Copperas Cove looking at utility rate increases totaling $5 per month
By BRITTANY FHOLER
Cove Leader-Press
The Copperas Cove City Council heard from the city’s Public Works Director and discussed utility rates for water, sewer and solid waste before proposing a $2 increase to the water and sewer base rates along with a previously proposed $1 increase to the solid waste rate during a Special Workshop meeting held Tuesday evening.
Council members tossed around numbers, eventually agreeing that water rates, as well as the sewer rates, should increase from the base rate of $12 to $14 per month and removing an increase to the volumetric rate for the water rates that was originally proposed.
The volumetric rate for sewer actually decreases to $5.75 from $6. The residential solid waste collection fee would increase by $1, from $18 to $19, as originally proposed.
This is a 16.7 percent increase to the base rates for water and sewer and a 5.6 percent increase to the solid waste rate.
The rate increases will add a projected $378,784 in additional revenue to the city’s Water and Sewer Fund.
A resident who currently pays a total bill of $92.49 for 4,000 gallons of water would see their bill increase to $96.57, an increase of $4.08 with the new rates.
During discussions, Interim Budget Director Ariana Beckman plugged in a $2 increase. While some council members questioned if that was sufficient, Mayor Bradi Diaz said she didn’t want to see the rate go up anymore.
“I’m having trouble with this,” Diaz said. “I know we need to meet and need to be proactive, but I don’t want to keep hammering at our citizens.”
Council members Dan Yancey and Marc Payne agreed that these increases were necessary to be proactive and avoid more problems later.
Public Works Director Scott Osburn walked council members through the problems, or “pressures” as he called them, facing the water, sewer and solid waste divisions, during a presentation that led to the above discussions.
“The way I see these enterprise funds are they’re businesses. They’re basically non-profit businesses that need to be treated like businesses,” Osburn said. “As the business grows, obviously expense and revenue should correspond to keep those businesses in the black, so to speak, move forward. The city faces unique challenges in relation to these businesses. This is a perpetual business. Just like the city, the water and sewer need to be maintained indefinitely and obviously a lot of factors go into that. A lot of pressures really drive that business as we’re looking at it on a year to year basis.”
These “pressures” include looking at current needs regarding operators and workers, proactive maintenance needs, emergency procurements and inflation.
“Every year, things go up whether that’s the cost of treated water from WCID, whether that’s materials, whether that’s the labor cost, CPI index averages 2-3 percent a year,” Osburn said. “If we are not keeping pace bare minimum with that inflation, we’re losing ground each year and it’s becoming more and more difficult to perpetually maintain and operate these systems.”
The city is also dealing with growth and development which brings more pressure.
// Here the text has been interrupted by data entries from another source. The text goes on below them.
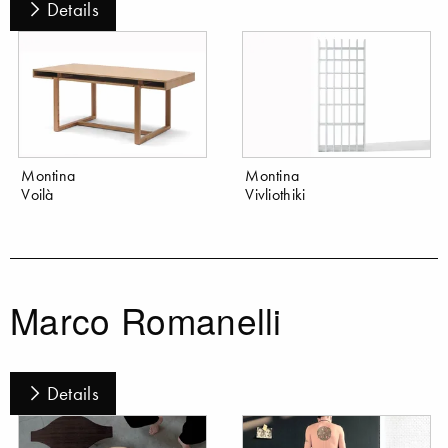
Details
Montina
Montina
Voilà
Vivliothiki
Marco Romanelli
Details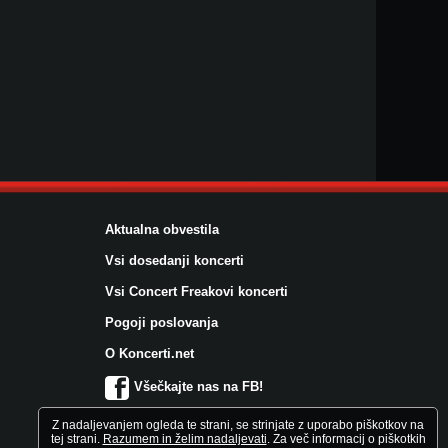
Aktualna obvestila
Vsi dosedanji koncerti
Vsi Concert Freakovi koncerti
Pogoji poslovanja
O Koncerti.net
Všečkajte nas na FB!
Z nadaljevanjem ogleda te strani, se strinjate z uporabo piškotkov na
tej strani.
Razumem in želim nadaljevati
. Za več informacij o piškotkih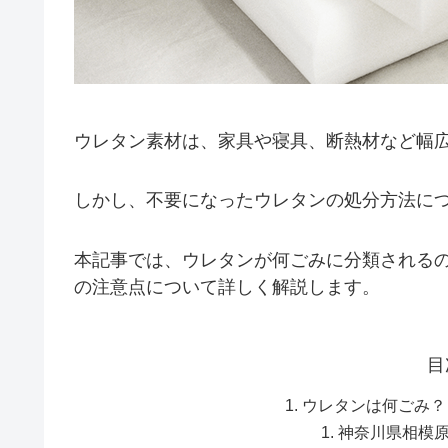
ウレタン素材は、家具や寝具、断熱材など幅
しかし、不要になったウレタンの処分方法に
本記事では、ウレタンが何ごみに分類される
の注意点について詳しく解説します。
目
ウレタンは何ごみ？
神奈川県相模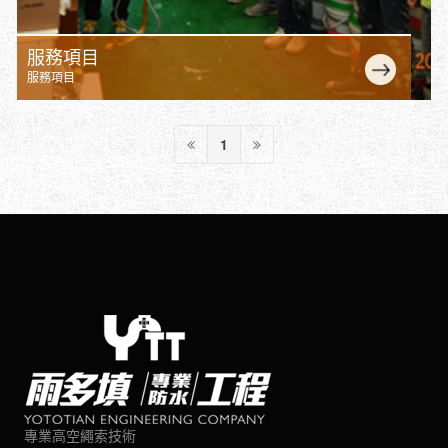
服務項目
服務項目
1
專業高空繩索技術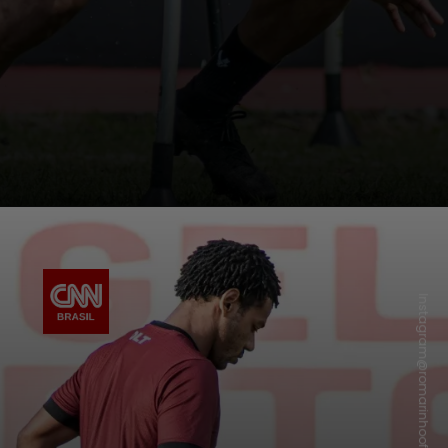
Instagram@romarinhooficial31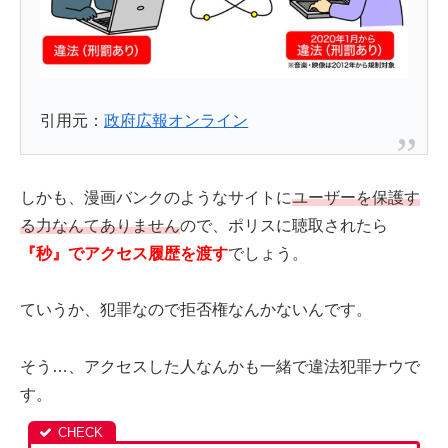
引用元：
政府広報オンライン
しかも、漫画バンクのようなサイトに
ユーザーを保護す
る力なんてありません
ので、ポリスに聴取されたら
『秒』でアクセス履歴を渡す
でしょう。
ていうか、犯罪なので拒否権なんかないんです。
そう…、アクセスした人なんかも一緒で違法犯罪ナウで
す。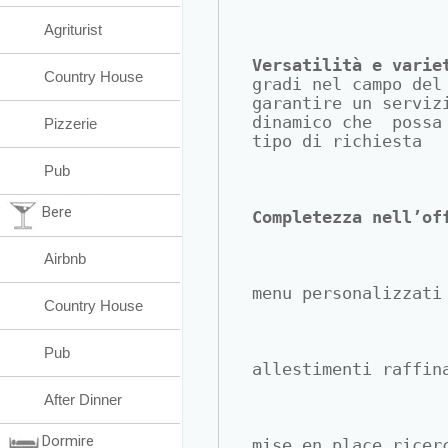
Agriturist
Versatilità e varie
Country House
gradi nel campo del
garantire un serviz
dinamico che  possa
Pizzerie
tipo di richiesta
Pub
Bere
Completezza nell’of
Airbnb
menu personalizzati
Country House
Pub
allestimenti raffin
After Dinner
Dormire
mise en place ricer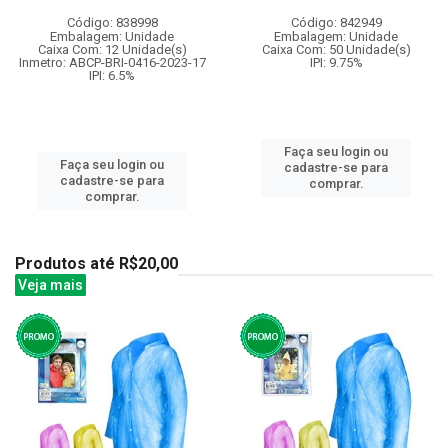
Código: 838998
Código: 842949
Embalagem: Unidade
Embalagem: Unidade
Caixa Com: 12 Unidade(s)
Caixa Com: 50 Unidade(s)
Inmetro: ABCP-BRI-0416-2023-17
IPI: 9.75%
IPI: 6.5%
Faça seu login ou
Faça seu login ou
cadastre-se para
cadastre-se para
comprar.
comprar.
Produtos até R$20,00
Veja mais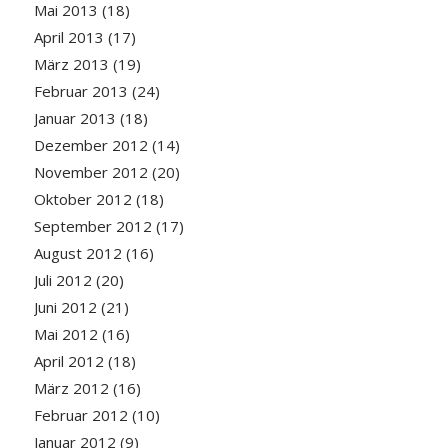
Mai 2013
(18)
April 2013
(17)
März 2013
(19)
Februar 2013
(24)
Januar 2013
(18)
Dezember 2012
(14)
November 2012
(20)
Oktober 2012
(18)
September 2012
(17)
August 2012
(16)
Juli 2012
(20)
Juni 2012
(21)
Mai 2012
(16)
April 2012
(18)
März 2012
(16)
Februar 2012
(10)
Januar 2012
(9)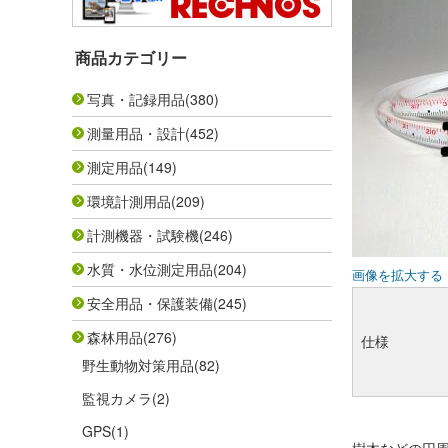
商品カテゴリー
写真・記録用品
(380)
測量用品・設計
(452)
測定用品
(149)
環境計測用品
(209)
計測機器・試験機
(246)
水質・水位測定用品
(204)
画像を拡大する
安全用品・保護装備
(245)
森林用品
(276)
仕様
野生動物対策用品
(82)
監視カメラ
(2)
GPS
(1)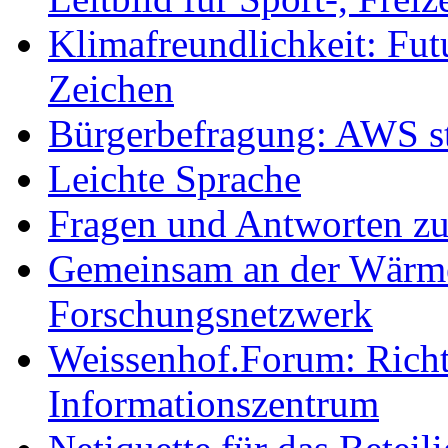
Klimafreundlichkeit: Futu
Zeichen
Bürgerbefragung: AWS sta
Leichte Sprache
Fragen und Antworten z
Gemeinsam an der Wärmew
Forschungsnetzwerk
Weissenhof.Forum: Richtf
Informationszentrum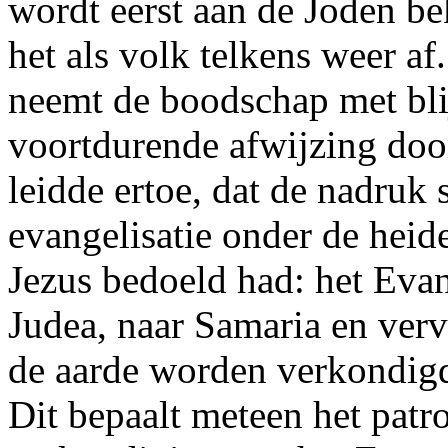
wordt eerst aan de Joden b
het als volk telkens weer a
neemt de boodschap met bli
voortdurende afwijzing doo
leidde ertoe, dat de nadruk
evangelisatie onder de heid
Jezus bedoeld had: het Eva
Judea, naar Samaria en verv
de aarde worden verkondigd
Dit bepaalt meteen het pat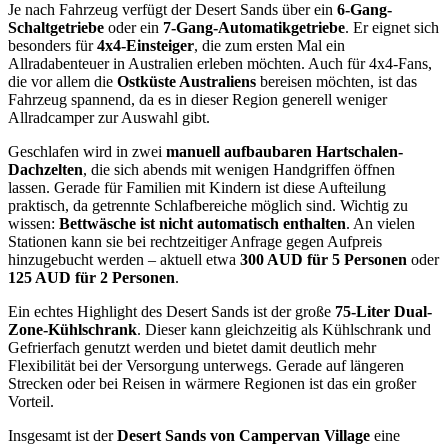
Je nach Fahrzeug verfügt der Desert Sands über ein
6-Gang-
Schaltgetriebe
oder ein
7-Gang-Automatikgetriebe
. Er eignet sich
besonders für
4x4-Einsteiger
, die zum ersten Mal ein
Allradabenteuer in Australien erleben möchten. Auch für 4x4-Fans,
die vor allem die
Ostküste Australiens
bereisen möchten, ist das
Fahrzeug spannend, da es in dieser Region generell weniger
Allradcamper zur Auswahl gibt.
Geschlafen wird in zwei
manuell aufbaubaren Hartschalen-
Dachzelten
, die sich abends mit wenigen Handgriffen öffnen
lassen. Gerade für Familien mit Kindern ist diese Aufteilung
praktisch, da getrennte Schlafbereiche möglich sind. Wichtig zu
wissen:
Bettwäsche ist nicht automatisch enthalten
. An vielen
Stationen kann sie bei rechtzeitiger Anfrage gegen Aufpreis
hinzugebucht werden – aktuell etwa
300 AUD für 5 Personen
oder
125 AUD für 2 Personen
.
Ein echtes Highlight des Desert Sands ist der große
75-Liter Dual-
Zone-Kühlschrank
. Dieser kann gleichzeitig als Kühlschrank und
Gefrierfach genutzt werden und bietet damit deutlich mehr
Flexibilität bei der Versorgung unterwegs. Gerade auf längeren
Strecken oder bei Reisen in wärmere Regionen ist das ein großer
Vorteil.
Insgesamt ist der
Desert Sands von Campervan Village
eine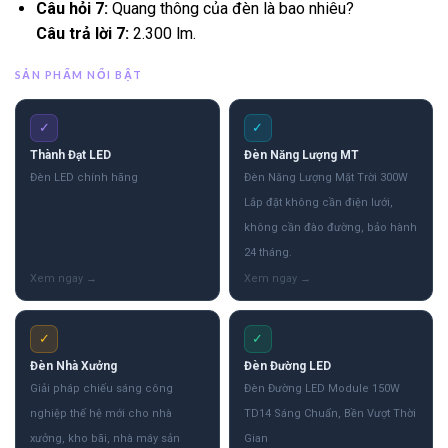
Câu hỏi 7:
Quang thông của đèn là bao nhiêu?
Câu trả lời 7:
2.300 lm.
SẢN PHẨM NỔI BẬT
✓
✓
Thành Đạt LED
Đèn Năng Lượng MT
Đèn LED chính hãng
Đèn Năng Lượng Mặt Trời 300W
Lắp đặt không cần điện lưới,
không cần đào đường, bảo hành
24 tháng.
✓
✓
Đèn Nhà Xưởng
Đèn Đường LED
Giải pháp chiếu sáng công
Đèn Đường LED Module 150W
nghiệp thế hệ mới cho nhà
TD14 Sáng Chuẩn, Bền Vượt Thời
xưởng, kho bãi, nhà máy sản
Gian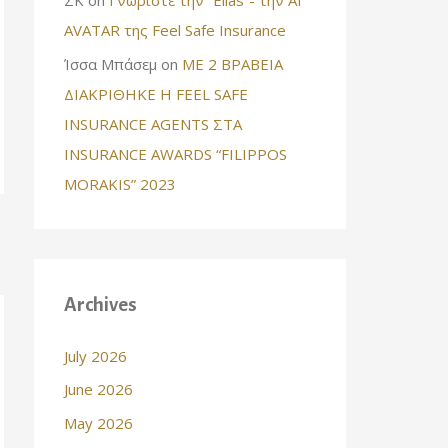
AVATAR της Feel Safe Insurance
Ίσσα Μπάσεμ
on
ΜΕ 2 ΒΡΑΒΕΙΑ
ΔΙΑΚΡΙΘΗΚΕ Η FEEL SAFE
INSURANCE AGENTS ΣΤΑ
INSURANCE AWARDS “FILIPPOS
MORAKIS” 2023
Archives
July 2026
June 2026
May 2026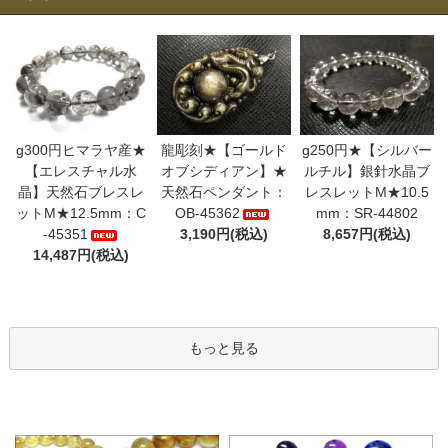
g300円ヒマラヤ産★
龍彫刻★【ゴールド
g250円★【シルバー
【エレスチャル水
オブシディアン】★
ルチル】銀針水晶ブ
晶】天然石ブレスレ
天然石ペンダント：
レスレットM★10.5
ットM★12.5mm：C
OB-45362
mm：SR-44802
-45351
3,190円(税込)
8,657円(税込)
14,487円(税込)
もっと見る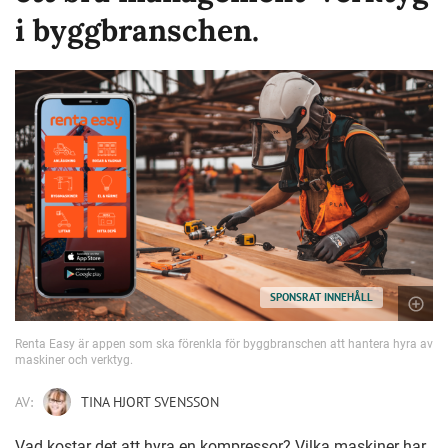
i byggbranschen.
SPONSRAT INNEHÅLL
Renta Easy är appen som ska förenkla för byggbranschen att hantera hyra av
maskiner och verktyg.
AV:
TINA HJORT SVENSSON
Vad kostar det att hyra en kompressor? Vilka maskiner har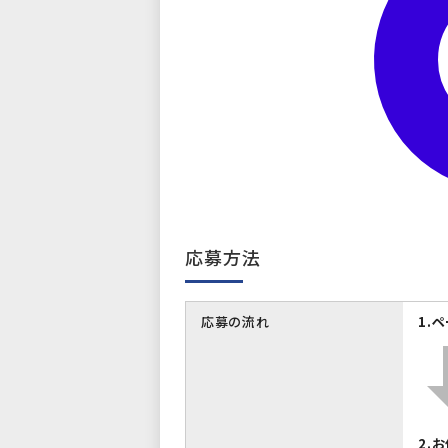
応募方法
応募の流れ
1.
2.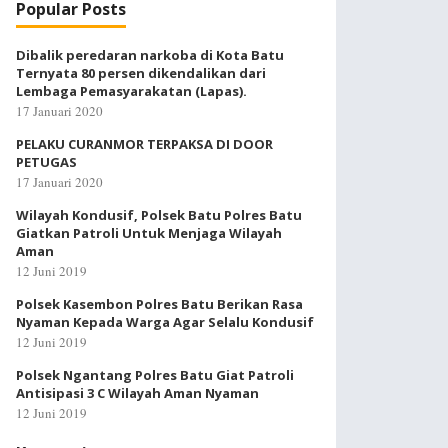
Popular Posts
Dibalik peredaran narkoba di Kota Batu
Ternyata 80 persen dikendalikan dari
Lembaga Pemasyarakatan (Lapas).
17 Januari 2020
PELAKU CURANMOR TERPAKSA DI DOOR
PETUGAS
17 Januari 2020
Wilayah Kondusif, Polsek Batu Polres Batu
Giatkan Patroli Untuk Menjaga Wilayah
Aman
12 Juni 2019
Polsek Kasembon Polres Batu Berikan Rasa
Nyaman Kepada Warga Agar Selalu Kondusif
12 Juni 2019
Polsek Ngantang Polres Batu Giat Patroli
Antisipasi 3 C Wilayah Aman Nyaman
12 Juni 2019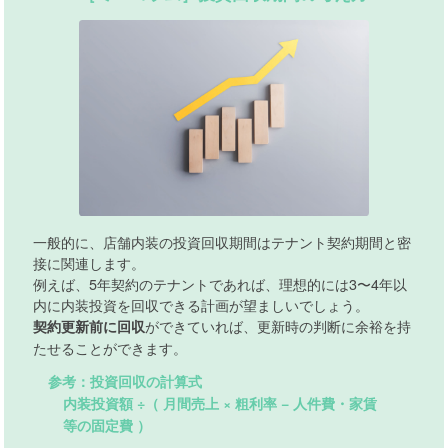
一般的に、店舗内装の投資回収期間はテナント契約期間と密
接に関連します。
例えば、5年契約のテナントであれば、理想的には3〜4年以
内に内装投資を回収できる計画が望ましいでしょう。
ができていれば、更新時の判断に余裕を持
契約更新前に回収
たせることができます。
参考：投資回収の計算式
内装投資額 ÷（ 月間売上 × 粗利率 − 人件費・家賃
等の固定費 ）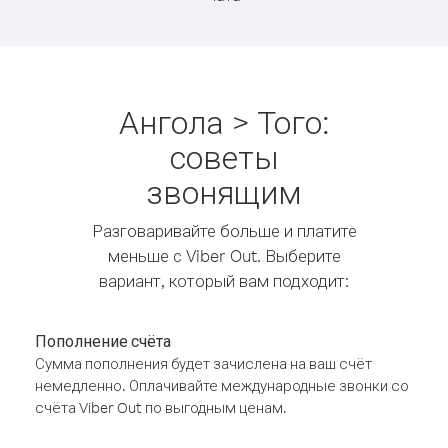
Ангола > Того:
советы
звонящим
Разговаривайте больше и платите
меньше с Viber Out. Выберите
вариант, который вам подходит:
Пополнение счёта
Сумма пополнения будет зачислена на ваш счёт
немедленно. Оплачивайте международные звонки со
счёта Viber Out по выгодным ценам.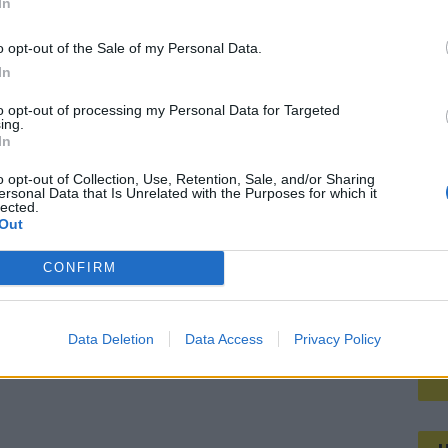
In
Mee
chting serieuzer trainerswerk
o opt-out of the Sale of my Personal Data.
aar voordeel blijft beperkt
In
V
to opt-out of processing my Personal Data for Targeted
s
ing.
In
o opt-out of Collection, Use, Retention, Sale, and/or Sharing
ersonal Data that Is Unrelated with the Purposes for which it
lected.
Out
CONFIRM
Data Deletion
Data Access
Privacy Policy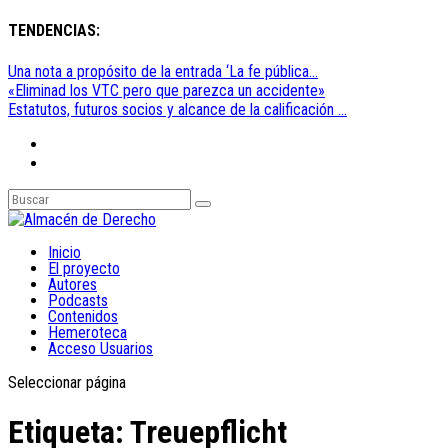
TENDENCIAS:
Una nota a propósito de la entrada ‘La fe pública...
«Eliminad los VTC pero que parezca un accidente»
Estatutos, futuros socios y alcance de la calificación ...
Inicio
El proyecto
Autores
Podcasts
Contenidos
Hemeroteca
Acceso Usuarios
Seleccionar página
Etiqueta:
Treuepflicht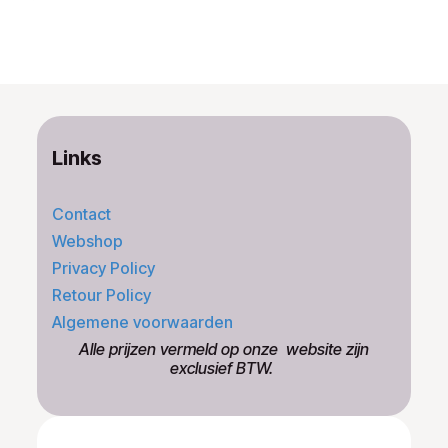
Links
Contact
Webshop
Privacy Policy
Retour Policy
Algemene voorwaarden
​Alle prijzen vermeld op onze ​website zijn
exclusief BTW.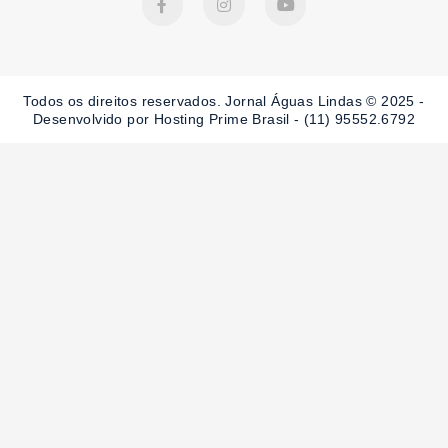
a
n
o
c
s
u
e
t
t
b
a
u
o
g
b
o
r
e
Todos os direitos reservados. Jornal Águas Lindas © 2025 -
k
a
-
m
Desenvolvido por Hosting Prime Brasil - (11) 95552.6792
f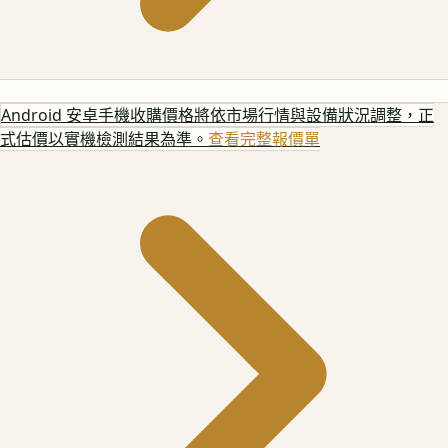
Android 安卓手機
收購價格將依市場行情與設備狀況調整，正
式估價以實機檢測結果為準。
查看完整報價單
“We get X number of linear feet of sewer and water each year incident to these developments. We get additional lift stations,” Osburn said. “If we don’t have additional folks and materials to keep up with that maintenance, it becomes unsustainable, quite frankly.”
Osburn also touched on the aging infrastructure, which the city is addressing in its Capital Improvement projects.
“The more maintenance I can do on the front end, the longer I can extend the useful life of those assets to avoid those big projects that quite frankly you need bonds to cover the cost of those,” he said. “If I don’t have the ability to proactively maintain the system, it puts the system in jeopardy. We face the catastrophic failures, the emergency purchases and in this area of the city, we also face potential non-compliance issues with TCEQ which potentially lead to your significant fines, and that’s just wasted money, in my opinion.”
Osburn showed the council what additional percentages added to the proposed rate would look like, with each additional percent raising about $125,000 in revenue, Osburn said.
The additional revenue would help provide more people to maintain the systems as well as help with the concept of employee morale, he added.
“The folks that work in these divisions consistently feel, and in most cases are, always subject to call back and that’s any time of day, any time of night, on holidays, so they’re in this consistent position of feeling like they’re on call 24-7, 365,” Osburn said.